2- Taraflar arasında fazla mesai ücret alacağı konusunda uyuşmazlık bulunmaktadır.
Mahkemece davacı işçinin fazla çalışma ücreti isteklerinin kabulüne karar verilmiştir.
Fazla çalışmaların uzun bir süre için hesaplanması ve miktarın yüksek çıkması halinde Yargıtay’ca son yıllarda taktiri indirim yapılması gerektiği istikrarlı uygulama halini almıştır (Yargıtay 9.HD. 11.2.2010 gün 2008/17722 E, 2010/3192 K; Yargıtay, 9.HD. 18.7.2008 gün 2007/25857 E, 2008/20636 K.). Ancak fazla çalışmanın tanık anlatımları yerine yazılı belgelere ve işveren kayıtlarına dayanması durumunda böyle bir indirime gidilmemektedir.
Dairemizin önceki kararlarında; fazla çalışma ücretlerinden yapılan indirim, kabul edilen fazla çalışma süresinden indirim olmakla, davalı tarafın kendisini avukatla temsil ettirmesi durumunda reddedilen kısım için davalı yararına avukatlık ücretine hükmedilmesi gerektiği kabul edilmekteydi (Yargıtay 9.HD. 11.02.2010 gün 2008/17722 E, 2010/3192 K.). Ancak, işçinin davasını açtığı veya ıslah yoluyla dava konusunu arttırdığı aşamada, mahkemece ne miktarda indirim yapılacağı işçi tarafından bilenemeyeceğinden, Dairemizce 2011 yılı itibarıyla maktu ve nispi vekâlet ücretlerinin yüksek oluşu da dikkate alınarak konunun yeniden ve etraflıca değerlendirilmesine gidilmiş, bu tür indirimden kaynaklanan ret sebebiyle davalı yararına avukatlık ücretine karar verilmesinin adaletsizliğe yol açtığı sonucuna varılmıştır. Özellikle seri davalarda indirim sebebiyle kısmen reddine karar verilen az bir miktar için dahi her bir dosyada zaman zaman işçinin alacak miktarını da aşan maktu avukatlık ücretleri ödetilmesi durumu ortaya çıkmaktadır. Yine daha önceki kararlarımızda, yukarıda değinildiği üzere fazla çalışma alacağından yapılan indirim sebebiyle ret vekâlet ücretine hükmedilmekle birlikte, Borçlar Kanununun 161/son, 325/son, 43 ve 44 üncü maddelerine göre, yine 5953 sayılı Yasada öngörülen yüzde beş fazla ödemelerden yapılan indirim sebebiyle reddine karar verilen miktar için avukatlık ücretine hükmedilmemekteydi. Bu durum uygulamada hakkaniyete aykırı sonuçlara neden olduğundan ve konuyla ilgili olarak Avukatlık Asgari Ücret Tarifesinde de herhangi bir kurala yer verilmediğinden, Dairemizce eski görüşümüzden dönülmüş ve fazla çalışma alacağından yapılan indirim nedeniyle reddine karar verilen miktar bakımından, kendisini vekille temsil ettiren davalı yararına avukatlık ücretine hükmedilemeyeceği kabul edilmiştir.

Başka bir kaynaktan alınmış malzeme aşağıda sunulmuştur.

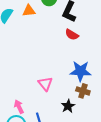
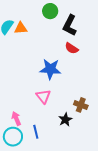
orange triangle: (29, 11) -> (21, 28), moved
blue star: (80, 71) -> (50, 69), moved

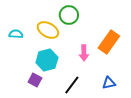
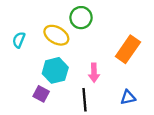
cyan semicircle: (16, 34) -> (19, 40), turned -72
pink arrow: (84, 53) -> (94, 73), moved
black line: (72, 85) -> (85, 100), turned -42

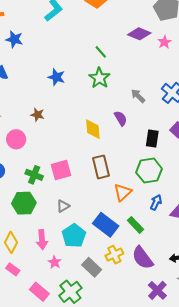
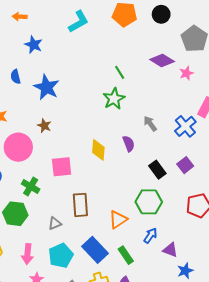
blue star: (56, 77) -> (46, 87), moved, size x1.4
black rectangle: (152, 138) -> (157, 170), turned -54
pink circle: (16, 139) -> (18, 147), size x1.4
brown rectangle: (101, 167) -> (80, 205), moved
pink square: (61, 170) -> (62, 167), moved

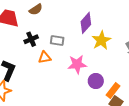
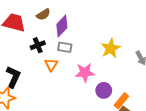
purple diamond: (86, 23) -> (62, 26), moved
orange triangle: (45, 57) -> (51, 65), turned -48

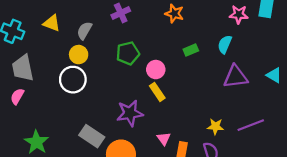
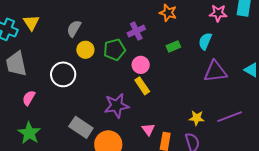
purple cross: (121, 13) -> (136, 31), moved
orange star: (174, 14) -> (168, 13), moved
yellow triangle: (52, 23) -> (31, 23), moved, turned 36
yellow circle: (79, 55) -> (85, 50), moved
pink semicircle: (17, 96) -> (29, 98), moved

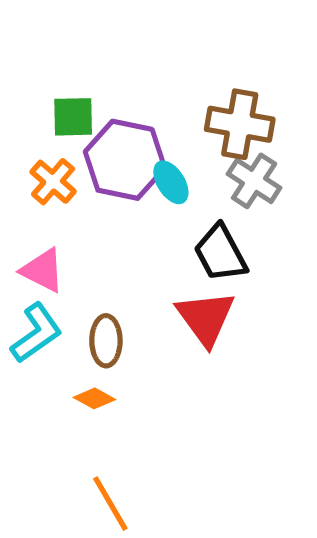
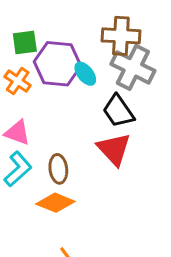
gray cross: (254, 181) -> (133, 67), size x1.4
orange diamond: (94, 398) -> (55, 203), size x1.6

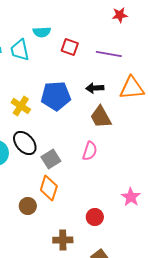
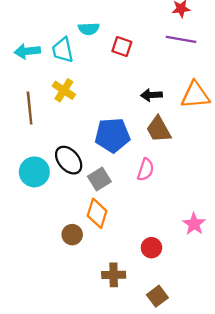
purple line: (109, 54) -> (181, 39), moved
blue pentagon: (56, 96) -> (112, 135), moved
yellow cross: (21, 106) -> (64, 90), moved

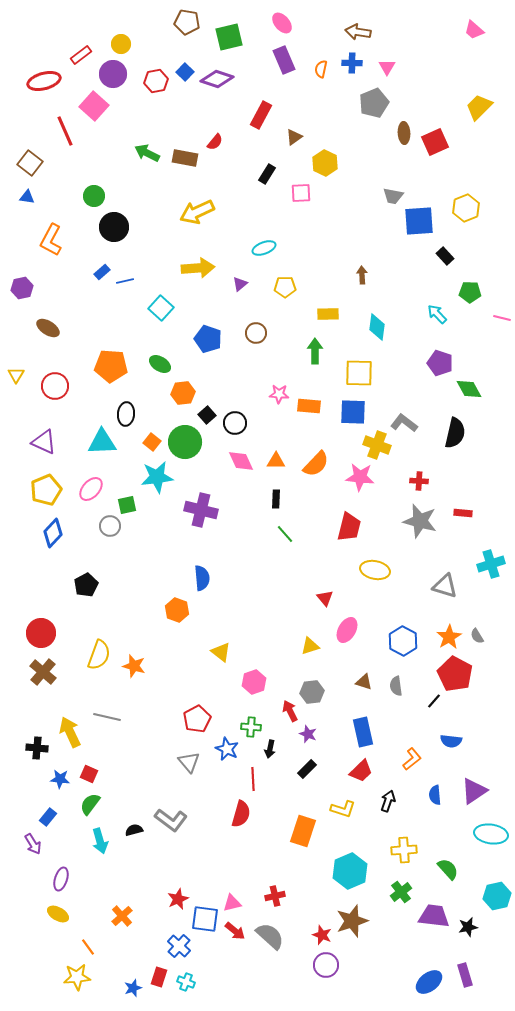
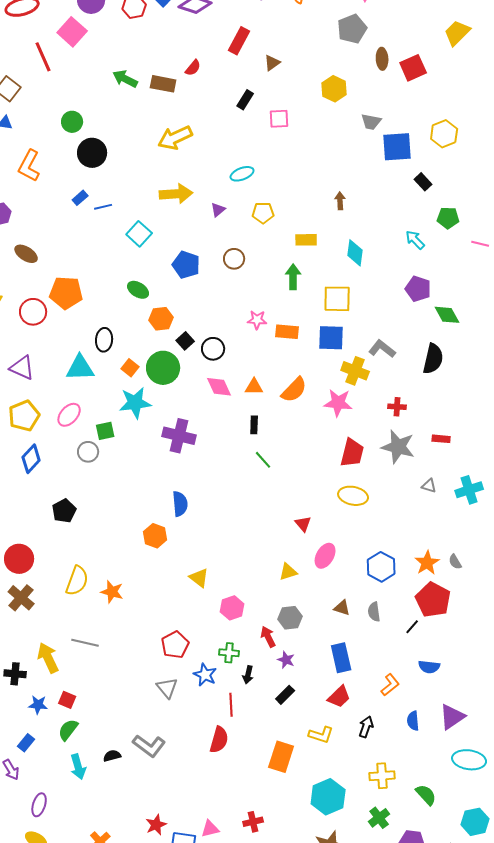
yellow hexagon: (325, 163) -> (334, 89), moved
orange pentagon: (111, 366) -> (66, 293), moved
red trapezoid: (349, 527) -> (352, 453), moved
gray triangle: (445, 586) -> (429, 486), moved, size x0.6

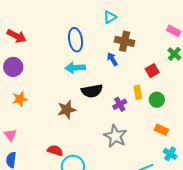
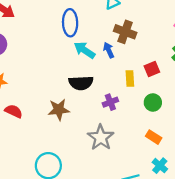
cyan arrow: (75, 68) -> (85, 50), moved, turned 30
yellow rectangle: (138, 92) -> (130, 78), moved
brown star: (67, 110) -> (59, 110), moved
red semicircle: (55, 150) -> (14, 111), moved

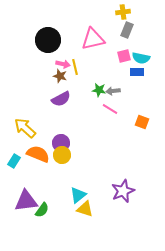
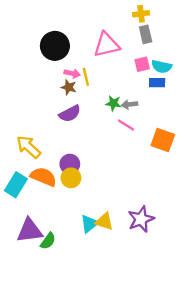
gray rectangle: (127, 30) -> (146, 34), turned -35
orange square: (142, 122) -> (163, 140), size x1.5
cyan rectangle: (14, 161) -> (16, 185), size x1.5
yellow triangle: (85, 209) -> (104, 221), moved

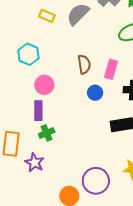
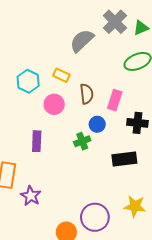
yellow rectangle: (47, 16) -> (61, 75), moved
pink circle: (44, 85) -> (54, 104), moved
green cross: (47, 133) -> (82, 141), moved

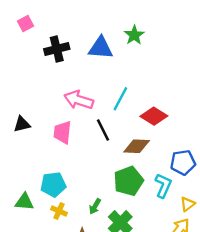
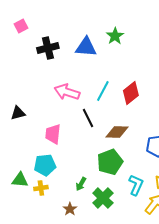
red diamond: (154, 116) -> (131, 93), moved, turned -70
pink trapezoid: (62, 132) -> (53, 134), moved
cyan L-shape: (163, 186) -> (136, 185), moved
yellow cross: (59, 211) -> (41, 188), moved, turned -32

Somut uyuşmazlıkta mahkemece takdiri delil niteliğindeki tanık beyanı ile kanıtlanan fazla çalışma ücreti alacağından takdiri indirim yapılması yerinde ise de,yapılan %50 oranındaki takdiri indirim hakkın özünü etkiler nitelikte fazla olup yukarıda açıklanan ilke kararı doğrultusunda daha makul oranda indirim yapılması için kararın bozulması gerekmiştir.
F) Sonuç:
Temyiz olunan kararın, yukarıda yazılı sebepden dolayı BOZULMASINA, peşin alınan temyiz harcının istek halinde ilgiliye iadesine 17.11.2015 tarihinde oybirliğiyle karar verildi.